SOME OF THE OLDEST GHOSTS OF BAR HARBOR AND HANCOCK COUNTY
Sightings of the dead woman began in 1799 at the Blaisdell house in Sullivan. But before they saw her, they heard her. A strange noise in the cellar.
Then another.
Then another.
As the new century arrived, so too did Nelly (Hooper) Butler’s voice. She spoke to the god-fearing family, pillars of the community. Captain Abner Blaisdell had been a sergeant in the American Revolution. They were respected people—pillars of the community.
And then Nelly began talking to them, just her disembodied voice. The Blaisdells bravely asked who she was.
Nelly Butler, she answered, the three-years dead wife of Captain George Butler. She’d died in childbirth at twenty one. Her father, Dennis Hooper, lived about six miles down the road. George was close, too.
Many claim that Hancock County is the site of the first documented haunted house in the United States.
That claim arises from the writings of a traveling minister, Abraham Cummings, who wrote “Immortality Proved by the Testimony of Sense: in which Is Contemplated the Doctrine of Spectres, and the Existence of a Particular Spectre.” It’s a long-winded title for a somewhat loquacious man and was published by J.L. Lovell back in 1859 and it’s about Nelly Butler.

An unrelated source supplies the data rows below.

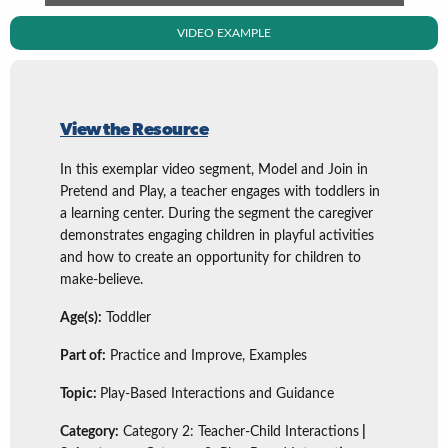
VIDEO EXAMPLE
View the Resource
In this exemplar video segment, Model and Join in
Pretend and Play, a teacher engages with toddlers in
a learning center. During the segment the caregiver
demonstrates engaging children in playful activities
and how to create an opportunity for children to
make-believe.
Age(s):
Toddler
Part of:
Practice and Improve, Examples
Topic:
Play-Based Interactions and Guidance
Category:
Category 2: Teacher-Child Interactions
|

At 85 pages, the pamphlet is part religious treatise and part submission of testimony, given under oath, of those who interacted with the ghosts.
Nelly would knock on walls. She’d whisper. She’d invite the Blaisdells into their own cellar to chat. And they’d go. Lydia Blaisdell, just fifteen, often heard her the most.
And Nelly, it seems, had a few missions. She wanted her husband to remarry and to have the bride be Lydia. Eventually, during some of these interactions, Nelly’s living sister arrived. The knocking began. And then something whispered.
That something, they believed, might be Nelly.
Or it might have been the devil.
Everyone wasn’t exactly sure—at least not at first.
The ghost was seen by multitudes. Under oath, dozens swore to it. And eventually the ghost convinced Lydia and George to marry, but warned them, that Lydia, too, would die, shortly after she gave birth. She was right. Ten months later, Lydia was dead. Nelly herself stopped showing up. George remarried and this wife survived to have at least four children. The story was over. Or at least it was . . . for now.